FENN: This house shouldn`t own a thing, Jane. Everything should be taken from him. He`s been ripping these people off now for nearly a decade. He`s really caused a destruction in confidence in the markets in New York.

This is another -- the American people right now are sure that there are more of these, hopefully there won`t be, but this guy should be held an example. People should be held accountable for stuff like this.

VELEZ-MITCHELL: Greg Palace, the SEC and this family had a connection. His niece was married to somebody who had been an SEC official.

PALACE: This is a snoozy scene. It`s not just Madoff, my God, we go all the way from Ken Lay (ph) and since then. Let`s not forget that hedge funds for only one year were required to report their assets and none of them matched up.

I mean, Madoff isn`t alone. Madoff is not alone. We need to put the pressure on him to say who else is in on his game, knew what he was doing and is copying his game. He wasn`t alone in this, believe me. And the other thing is how come they`re not going to his apartment being looking for the evidence? If he`s in that apartment he`s working on destroying the records, believe me.

VELEZ-MITCHELL: Oh, I agree, that this is -- he`s being treated with kid gloves, Lisa.

PALACE: Unreal.

BLOOM: I don`t know what they seized, I don`t know what evidence they`ve gone through. You`re absolutely right, Jane, they should be seizing his assets. They should be freezing everything that he has. I`d be very surprised if they haven`t already done that, if they don`t do that soon because every nickel that he owns is going to be gone very, very quickly. That`s what he`s a master of, allegedly.

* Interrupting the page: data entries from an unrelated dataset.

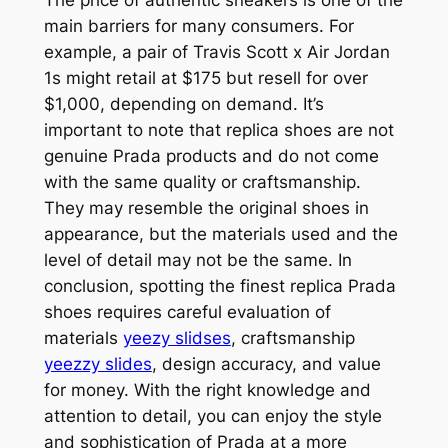
main barriers for many consumers. For
example, a pair of Travis Scott x Air Jordan
1s might retail at $175 but resell for over
$1,000, depending on demand. It’s
important to note that replica shoes are not
genuine Prada products and do not come
with the same quality or craftsmanship.
They may resemble the original shoes in
appearance, but the materials used and the
level of detail may not be the same. In
conclusion, spotting the finest replica Prada
shoes requires careful evaluation of
materials
yeezy slidses
, craftsmanship
yeezzy slides
, design accuracy, and value
for money. With the right knowledge and
attention to detail, you can enjoy the style
and sophistication of Prada at a more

He`s a master of this getting rid of money, poof, making it go away; making it go God knows where.

VELEZ-MITCHELL: You know it doesn`t disappear. Usually when people steal things, it`s to make money not just to lose it.

BLOOM: How do you spend billions and billions?

VELEZ-MITCHELL: We have to unfortunately, leave it right there, but I`d like to have you back to discuss it more. You know this story is not going away.

BLOOM: Thanks, Jane.

VELEZ-MITCHELL: Thank you, Lisa, Greg, Peter and thank you at home for joining me tonight.

Tomorrow I`ll bring you the very latest bombshell developments in the Caylee Anthony case. See you back here at 7 p.m. Eastern tomorrow night.

Until then, have a wonderful and a very safe evening.